Não sou dos que acham que a liberdade de expressão não tem limites, mas seria extraordinário que, depois de tanta propaganda com discurso de ódio, fosse o bom nome do primeiro-ministro a abrir este precedente complicado. Felizmente, os tribunais portugueses têm sido sensíveis à jurisprudência do Tribunal Europeu dos Direitos Humanos, equilibrado na defesa da liberdade de expressão e dos direitos dos cidadãos. Espero que a tenham em conta.
Tenho curiosidade por conhecer a posição de José Pedro Aguiar-Branco sobre os limites da liberdade de expressão do Chega. Será que o que se permite a Ventura no Parlamento é proibido na rua? Seria uma visão extraordinária do debate político, de facto.
Nada tenho contra a propaganda negativa. É normal que a oposição a faça. Pode ser mau ou bom para ela, mas é expectável que o tema que levou Luís Montenegro a impor umas eleições esteja presente na propaganda dos partidos. Nada tenho contra a propaganda negativa pessoalizada, tantas vezes usada pela Iniciativa Liberal, Bloco de Esquerda e, com menor frequência, pelo PCP. E pelas JSD e JS, para pouparem os partidos de poder ao desgaste desta linguagem.
Detesto o estilo (e o conteúdo) da comunicação do Chega, mas não é novo. Suponho que ainda se lembram do “Portugal precisa de uma limpeza” com cruzes que eliminavam caras de Ricardo Salgado, José Sócrates, António Costa e Fernando Medina. O paralelo, com que o PSD sempre flirtou, não incomodou então Luís Montenegro.
O problema não pode ser, portanto, a comparação com Sócrates. Até porque, no que à justiça diz respeito, Sócrates ainda é, aos olhos estritos da lei, tão inocente como Montenegro (ou como eu). Ser arguido ou acusado não é uma pré-condenação. E o próprio Montenegro, para poder partilhar a vitória de Miguel Albuquerque na Madeira, comparou a sua situação política à de um arguido.

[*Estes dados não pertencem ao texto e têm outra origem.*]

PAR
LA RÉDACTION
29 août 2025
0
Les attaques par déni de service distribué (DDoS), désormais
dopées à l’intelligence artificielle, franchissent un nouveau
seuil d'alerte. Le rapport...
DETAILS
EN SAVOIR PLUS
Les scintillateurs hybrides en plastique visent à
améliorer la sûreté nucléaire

O problema que sobra é a acusação de corrupção. E é difícil ignorar o que Pedro Nuno Santos recordou: o cartaz que a AD mandou pôr nas ruas na última campanha, depois da demissão de António Costa por uma suposta e nunca confirmada suspeita. “Corrupção e falta de ética já não dá para continuar”, lia-se. Até a expressão final era um sinónimo de “chega”.

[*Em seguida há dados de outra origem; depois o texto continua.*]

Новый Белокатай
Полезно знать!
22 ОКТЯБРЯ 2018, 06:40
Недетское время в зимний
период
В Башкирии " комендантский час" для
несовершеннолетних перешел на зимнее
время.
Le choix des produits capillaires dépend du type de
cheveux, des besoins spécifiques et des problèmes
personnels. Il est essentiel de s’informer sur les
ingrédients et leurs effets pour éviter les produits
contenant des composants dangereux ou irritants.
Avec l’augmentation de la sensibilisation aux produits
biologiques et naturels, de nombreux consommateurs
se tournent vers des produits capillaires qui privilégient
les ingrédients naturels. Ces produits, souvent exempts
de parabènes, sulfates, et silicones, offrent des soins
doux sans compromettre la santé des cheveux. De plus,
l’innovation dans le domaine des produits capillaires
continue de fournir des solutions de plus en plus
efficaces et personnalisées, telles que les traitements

É verdade que, ao contrário do cartaz simultâneo do Chega, o da AD não tinha a cara de António Costa no seu. Mas, se nos queremos prender ao formalismo, o atual cartaz do Chega também fala dos últimos 50 anos, indo para lá daquelas figuras. O objetivo e o significado do cartaz da AD eram precisamente os mesmos: o PS é corrupto e não tem ética. Num e noutro caso, joga-se com a ideia de corrupção moral para insinuar mais do que isso. Não é difícil adivinhar o que diria hoje Montenegro se o PS fizesse um cartaz a falar de corrupção, como a AD fez há um ano. Que usava a linguagem do Chega.
O PSD está a reescrever a sua própria história recente ao tentar interditar mensagens mais agressivas sobre este caso. Foi o próprio Luís Montenegro que, no rescaldo da demissão de Costa, acusou o PS de ceder “a esquemas de compadrio político”. Montenegro sempre centrou a sua oposição em casos e questões éticas.
Compreendo a indignação de Luís Montenegro. Mas nem bate certo com a doutrina do PSD e de Aguiar-Branco, quando eram outros os alvos do Chega, nem com o comportamento da AD na última campanha, depois da demissão de Costa.»